Association of the Polymorphism of TRAIL with the Risk and Severity of Lumbar Disc Degeneration in Chinese Han Population

Abstract

Background: Tumor necrosis factor (TNF)-related apoptosis-inducing ligand (TRAIL) induces apoptosis of various normal and tumor cells. Apoptosis plays an important role in the development of lumbar disc degeneration (LDD). Aims: The aim of this study was to determine whether the 1595C/T polymorphism of the TRAIL gene is associated with the increased risk and severity of LDD in the Chinese Han population. Methods: This study consisted of 312 patients with LDD and 196 healthy controls. The grade of disc degeneration was determined according to Schneiderman's classification for magnetic resonance imaging (MRI). Results: The genotype frequency of the 1595C/T polymorphism was in agreement with the Hardy-Weinberg equilibrium (p=0.278). Patients with LDD had significantly lower frequencies of CT and TT genotypes compared with normal controls (p<0.001). In addition, a lower frequency of the T allele was found in patients with LDD than normal controls (p<0.001). Unconditional logistic regression analysis revealed that CT and TT genotypes were both significantly associated with a reduced risk of LDD compared with the CC genotype (p<0.001; odds ratio [OR] 0.327; 95% confidence interval [95% CI] 0.217-0.493 and p<0.001; OR 0.393; 95% CI 0.234-0.661, respectively). Furthermore, the T allele was significantly associated with a decreased risk of LDD compared with the C allele (p<0.001; OR 0.483; 95% CI 0.369-0.633). In addition, the CT and TT genotypes, as well as the T allele, were associated with lower degenerative grades of LDD compared with the CC genotype and the C allele, respectively (p=0.008 and p=0.001, respectively). Conclusion: The 1595C/T polymorphism of TRAIL may be adversely associated with the risk and severity of LDD in the Chinese Han population.

Introduction

Lumbar disc degeneration (LDD), the major cause of low back pain (LBP), is a major source of disability and has brought a huge medical and economical burden to society (Katz, 2006). The etiology of LDD is complex. Some environmental factors such as age, gender, physical loading, vehicular vibration, and smoking have been shown to play an important role in the mechanism of LDD (Higashino et al., 2007). On the other hand, genetic factors also contribute to the susceptibility of LDD. Some gene polymorphisms, such as aggrecan, insulin-like growth factor-1 receptor, interleukin 1, vitamin D receptor, and matrix metalloproteinase 3, have been demonstrated to be associated with LDD (Shang et al., 2012).

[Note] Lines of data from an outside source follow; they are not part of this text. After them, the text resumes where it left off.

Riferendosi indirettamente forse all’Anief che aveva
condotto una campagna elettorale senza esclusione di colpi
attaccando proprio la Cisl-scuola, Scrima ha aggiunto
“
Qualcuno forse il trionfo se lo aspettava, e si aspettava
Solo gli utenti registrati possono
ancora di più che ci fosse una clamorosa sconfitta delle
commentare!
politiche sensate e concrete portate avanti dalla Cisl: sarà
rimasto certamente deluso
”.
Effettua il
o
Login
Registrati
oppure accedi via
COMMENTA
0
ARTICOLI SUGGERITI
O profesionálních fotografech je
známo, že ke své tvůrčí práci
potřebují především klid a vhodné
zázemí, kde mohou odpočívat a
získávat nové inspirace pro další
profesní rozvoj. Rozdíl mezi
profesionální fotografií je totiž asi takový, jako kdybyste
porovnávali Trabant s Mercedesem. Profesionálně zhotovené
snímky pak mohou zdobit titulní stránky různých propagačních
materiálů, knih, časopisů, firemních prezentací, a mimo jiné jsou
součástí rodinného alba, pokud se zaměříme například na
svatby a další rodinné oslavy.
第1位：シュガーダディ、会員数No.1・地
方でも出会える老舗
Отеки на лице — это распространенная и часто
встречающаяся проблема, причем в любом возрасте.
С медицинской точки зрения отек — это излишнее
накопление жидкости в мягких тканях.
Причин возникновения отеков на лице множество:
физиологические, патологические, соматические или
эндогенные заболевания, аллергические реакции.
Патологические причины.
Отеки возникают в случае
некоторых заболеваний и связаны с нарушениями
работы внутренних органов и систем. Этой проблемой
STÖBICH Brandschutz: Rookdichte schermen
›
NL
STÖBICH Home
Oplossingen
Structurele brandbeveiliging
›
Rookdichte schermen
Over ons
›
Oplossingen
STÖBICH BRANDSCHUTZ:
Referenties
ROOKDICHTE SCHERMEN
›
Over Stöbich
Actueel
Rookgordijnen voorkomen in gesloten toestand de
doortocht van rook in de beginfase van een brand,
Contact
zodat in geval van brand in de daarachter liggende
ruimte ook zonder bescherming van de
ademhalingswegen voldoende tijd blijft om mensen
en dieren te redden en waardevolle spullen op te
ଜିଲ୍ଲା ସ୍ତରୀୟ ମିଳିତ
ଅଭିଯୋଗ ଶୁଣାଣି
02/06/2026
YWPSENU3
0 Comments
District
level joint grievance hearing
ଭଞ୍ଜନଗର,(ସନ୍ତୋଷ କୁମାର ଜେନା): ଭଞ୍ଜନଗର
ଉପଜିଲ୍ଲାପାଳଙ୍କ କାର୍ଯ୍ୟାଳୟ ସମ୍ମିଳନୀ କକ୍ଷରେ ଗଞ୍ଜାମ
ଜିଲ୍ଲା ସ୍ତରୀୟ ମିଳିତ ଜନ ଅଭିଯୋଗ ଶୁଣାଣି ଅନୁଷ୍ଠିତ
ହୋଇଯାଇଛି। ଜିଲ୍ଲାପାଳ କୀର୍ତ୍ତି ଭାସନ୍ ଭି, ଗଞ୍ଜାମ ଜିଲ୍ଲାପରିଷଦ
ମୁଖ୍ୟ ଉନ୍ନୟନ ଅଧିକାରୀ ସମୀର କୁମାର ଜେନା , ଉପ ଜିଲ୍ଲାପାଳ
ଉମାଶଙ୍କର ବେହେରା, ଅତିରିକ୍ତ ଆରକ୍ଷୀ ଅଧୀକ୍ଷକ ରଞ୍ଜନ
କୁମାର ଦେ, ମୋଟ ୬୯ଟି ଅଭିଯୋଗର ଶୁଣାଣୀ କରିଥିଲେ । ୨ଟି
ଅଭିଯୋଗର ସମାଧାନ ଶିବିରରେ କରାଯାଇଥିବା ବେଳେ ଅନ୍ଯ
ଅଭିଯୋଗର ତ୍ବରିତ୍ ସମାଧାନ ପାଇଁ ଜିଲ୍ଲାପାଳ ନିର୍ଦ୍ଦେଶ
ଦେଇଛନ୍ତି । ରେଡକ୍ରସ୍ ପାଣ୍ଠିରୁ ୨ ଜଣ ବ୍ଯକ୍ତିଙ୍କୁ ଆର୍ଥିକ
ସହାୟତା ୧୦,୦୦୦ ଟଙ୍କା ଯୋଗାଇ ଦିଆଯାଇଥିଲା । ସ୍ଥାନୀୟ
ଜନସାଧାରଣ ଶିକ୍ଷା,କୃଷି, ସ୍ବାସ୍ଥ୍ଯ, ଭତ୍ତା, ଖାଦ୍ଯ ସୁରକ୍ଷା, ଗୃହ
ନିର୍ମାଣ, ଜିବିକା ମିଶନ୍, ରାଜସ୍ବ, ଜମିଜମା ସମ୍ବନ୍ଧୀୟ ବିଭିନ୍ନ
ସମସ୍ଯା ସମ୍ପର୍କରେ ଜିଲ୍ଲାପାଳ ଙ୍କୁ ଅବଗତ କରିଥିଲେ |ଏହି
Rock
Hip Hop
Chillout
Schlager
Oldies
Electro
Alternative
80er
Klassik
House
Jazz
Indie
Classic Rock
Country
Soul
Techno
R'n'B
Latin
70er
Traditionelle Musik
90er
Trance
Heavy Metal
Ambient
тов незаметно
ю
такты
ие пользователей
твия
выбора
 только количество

An imbalance between disc cell death and proliferation may result in disc degeneration (Martin et al., 2002). The apoptosis of disc cell number is an important cause of LDD (Zhao et al., 2006). Tumor necrosis factor (TNF)-related apoptosis-inducing ligand (TRAIL) is a newly identified member of the TNF/nerve growth factor superfamily. TRAIL induces apoptosis in susceptible cells by binding with equal affinity to two proapoptotic receptors, TRAIL-receptor 1 (TRAIL-R1, DR4) and TRAIL-receptor 2 (TRAIL-R2, DR5) (Pan et al., 1997). Three single-nucleotide polymorphisms (SNP) have been identified in the 3′ untranslated region at nucleotides 1525, 1588, and 1595 of the TRAIL gene (Gray et al., 2001). TRAIL expression in human intervertebral discs was found to be correlated with disc degeneration, indicating the possible role of TRAIL in the mechanism of LDD (Bertram et al., 2009).

This study aims to determine whether the 1595C/T polymorphism of the TRAIL gene is associated with the presence and severity of LDD in the Chinese Han population.

Materials and Methods

Patients

A total of 312 patients with LDD and 196 healthy controls were enrolled in this study.

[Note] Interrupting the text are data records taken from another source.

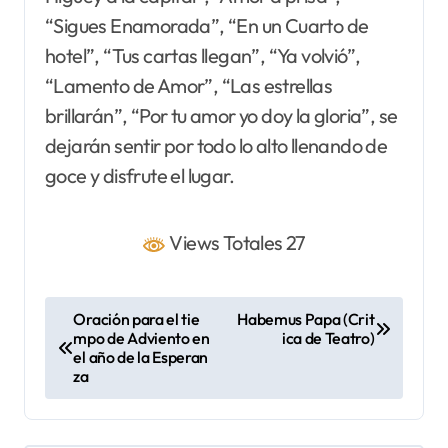
“Sigues Enamorada”, “En un Cuarto de
hotel”, “Tus cartas llegan”, “Ya volvió”,
“Lamento de Amor”, “Las estrellas
brillarán”, “Por tu amor yo doy la gloria”, se
dejarán sentir por todo lo alto llenando de
goce y disfrute el lugar.
Views Totales 27
N
Oración para el tie
Habemus Papa (Crit
mpo de Adviento en
ica de Teatro)
a
el año de la Esperan
v
za
e
g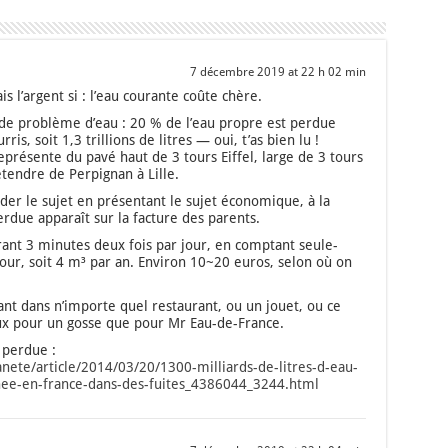
7 décembre 2019 at 22 h 02 min
is l’argent si : l’eau cou­rante coûte chère.
 de pro­blème d’eau : 20 % de l’eau propre est per­due
ris, soit 1,3 tril­lions de litres — oui, t’as bien lu !
pré­sente du pavé haut de 3 tours Eif­fel, large de 3 tours
étendre de Per­pi­gnan à Lille.
er le sujet en pré­sen­tant le sujet éco­no­mique, à la
r­due appa­raît sur la fac­ture des parents.
durant 3 minutes deux fois par jour, en comp­tant seule­
jour, soit 4 m³ par an. Envi­ron 10~20 euros, selon où on
nt dans n’importe quel res­tau­rant, ou un jouet, ou ce
ux pour un gosse que pour Mr Eau-de-France.
 per­due :
nete/article/2014/03/20/1300-milliards-de-litres-d-eau-
ee-en-france-dans-des-fuites_4386044_3244.html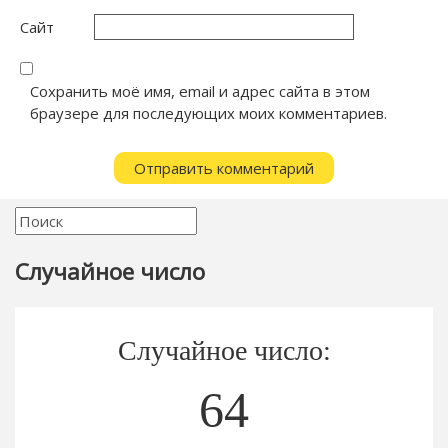
Сайт
Сохранить моё имя, email и адрес сайта в этом
браузере для последующих моих комментариев.
Случайное число
Случайное число:
64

The patients were all symptomatic with surgically or radiologically proven LDD. Exclusion criteria were synovial cysts, spondylolisthesis, spinal tumor, spondylosis, trauma, and inflammatory disease. The grade of disc degeneration was evaluated according to Schneiderman's classification for magnetic resonance imaging (MRI) (Schneiderman et al., 1987). Control subjects were recruited from healthy subjects with a medical checkup. They had no history of back problems and with negative MRI findings. Subjects with familial relation to any of the cases and a history of seeking medical attention for LBP were excluded. Controls were serially matched to the cases by age and gender. All the subjects were unrelated Han Chinese.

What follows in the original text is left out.